• **What you are asked to do**
Return only the line that contains "helyesírásilag nem kerülnek ellenőrzésre!" and each line after it, through the last line of the data below, copied exactly.

[Extracted page text data]
....................

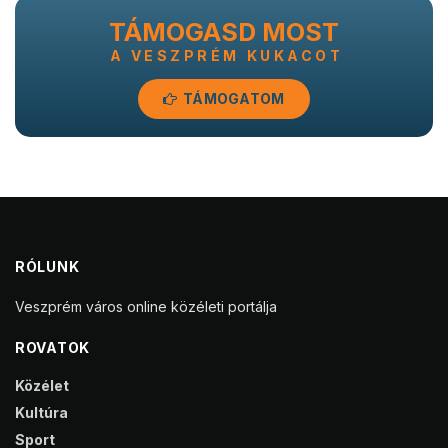
TÁMOGASD MOST
A VESZPRÉM KUKACOT
TÁMOGATOM
RÓLUNK
Veszprém város online közéleti portálja
ROVATOK
Közélet
Kultúra
Sport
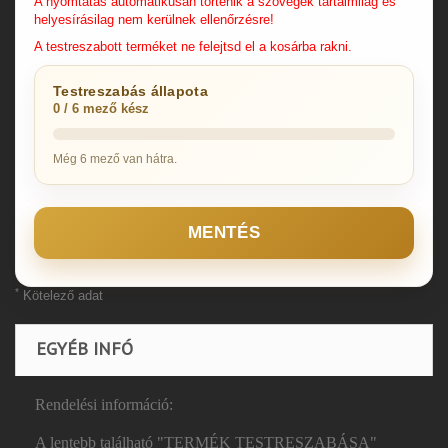
A nyomtatás automatikusan történik a szövegek tartalmilag és
helyesírásilag nem kerülnek ellenőrzésre!
A testreszabott terméket ne felejtsd el a kosárba rakni.
Testreszabás állapota
0 / 6 mező kész
Még 6 mező van hátra.
MENTÉS
*
Kötelező adat
EGYÉB INFÓ
Rendelési információ:
A lentebb található "TERMÉK TESTRESZABÁSA"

....................

• **Task output**
helyesírásilag nem kerülnek ellenőrzésre!
A testreszabott terméket ne felejtsd el a kosárba rakni.
Testreszabás állapota
0 / 6 mező kész
Még 6 mező van hátra.
MENTÉS
*
Kötelező adat
EGYÉB INFÓ
Rendelési információ:
A lentebb található "TERMÉK TESTRESZABÁSA"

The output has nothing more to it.